Problem requirements:
Print, in exact form, the lines below from the one containing "как работать с" through the one containing "с сотрудниками, чтобы", and omit all others.

[Extracted data entries]
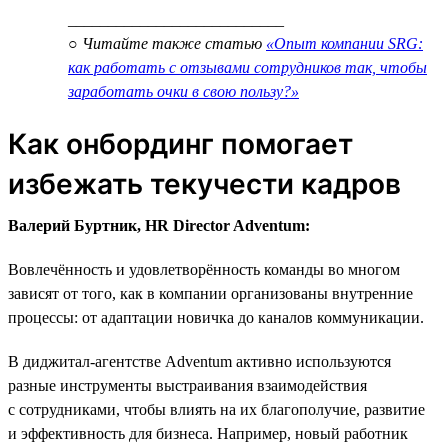
___________________________
○ Читайте также статью
«Опыт компании SRG:
как работать с отзывами сотрудников так, чтобы
заработать очки в свою пользу?»
Как онбординг помогает
избежать текучести кадров
Валерий Буртник, HR Director Adventum:
Вовлечённость и удовлетворённость команды во многом
зависят от того, как в компании организованы внутренние
процессы: от адаптации новичка до каналов коммуникации.
В диджитал-агентстве Adventum активно используются
разные инструменты выстраивания взаимодействия
с сотрудниками, чтобы влиять на их благополучие, развитие
и эффективность для бизнеса. Например, новый работник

Result below:
как работать с отзывами сотрудников так, чтобы
заработать очки в свою пользу?»
Как онбординг помогает
избежать текучести кадров
Валерий Буртник, HR Director Adventum:
Вовлечённость и удовлетворённость команды во многом
зависят от того, как в компании организованы внутренние
процессы: от адаптации новичка до каналов коммуникации.
В диджитал-агентстве Adventum активно используются
разные инструменты выстраивания взаимодействия
с сотрудниками, чтобы влиять на их благополучие, развитие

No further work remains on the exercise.